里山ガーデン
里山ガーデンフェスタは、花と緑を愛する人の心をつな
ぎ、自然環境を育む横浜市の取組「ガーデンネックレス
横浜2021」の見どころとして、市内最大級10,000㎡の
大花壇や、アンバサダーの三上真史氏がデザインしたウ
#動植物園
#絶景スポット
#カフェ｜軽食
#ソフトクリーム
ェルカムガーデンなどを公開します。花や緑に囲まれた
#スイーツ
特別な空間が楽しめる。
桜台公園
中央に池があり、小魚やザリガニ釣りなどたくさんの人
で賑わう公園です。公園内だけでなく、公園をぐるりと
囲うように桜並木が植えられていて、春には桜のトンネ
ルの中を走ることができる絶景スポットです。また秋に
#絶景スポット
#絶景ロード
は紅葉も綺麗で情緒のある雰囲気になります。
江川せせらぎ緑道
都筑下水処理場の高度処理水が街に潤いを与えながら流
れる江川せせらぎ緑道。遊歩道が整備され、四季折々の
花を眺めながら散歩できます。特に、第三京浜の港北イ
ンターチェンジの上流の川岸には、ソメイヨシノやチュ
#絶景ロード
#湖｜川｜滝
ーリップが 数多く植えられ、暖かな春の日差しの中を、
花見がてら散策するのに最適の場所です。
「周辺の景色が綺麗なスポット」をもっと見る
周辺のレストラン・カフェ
----
# YOUR ASSIGNMENT
Set down each record verbatim.

# SOLUTION
里山ガーデン
里山ガーデンフェスタは、花と緑を愛する人の心をつな
ぎ、自然環境を育む横浜市の取組「ガーデンネックレス
横浜2021」の見どころとして、市内最大級10,000㎡の
大花壇や、アンバサダーの三上真史氏がデザインしたウ
#動植物園
#絶景スポット
#カフェ｜軽食
#ソフトクリーム
ェルカムガーデンなどを公開します。花や緑に囲まれた
#スイーツ
特別な空間が楽しめる。
桜台公園
中央に池があり、小魚やザリガニ釣りなどたくさんの人
で賑わう公園です。公園内だけでなく、公園をぐるりと
囲うように桜並木が植えられていて、春には桜のトンネ
ルの中を走ることができる絶景スポットです。また秋に
#絶景スポット
#絶景ロード
は紅葉も綺麗で情緒のある雰囲気になります。
江川せせらぎ緑道
都筑下水処理場の高度処理水が街に潤いを与えながら流
れる江川せせらぎ緑道。遊歩道が整備され、四季折々の
花を眺めながら散歩できます。特に、第三京浜の港北イ
ンターチェンジの上流の川岸には、ソメイヨシノやチュ
#絶景ロード
#湖｜川｜滝
ーリップが 数多く植えられ、暖かな春の日差しの中を、
花見がてら散策するのに最適の場所です。
「周辺の景色が綺麗なスポット」をもっと見る
周辺のレストラン・カフェ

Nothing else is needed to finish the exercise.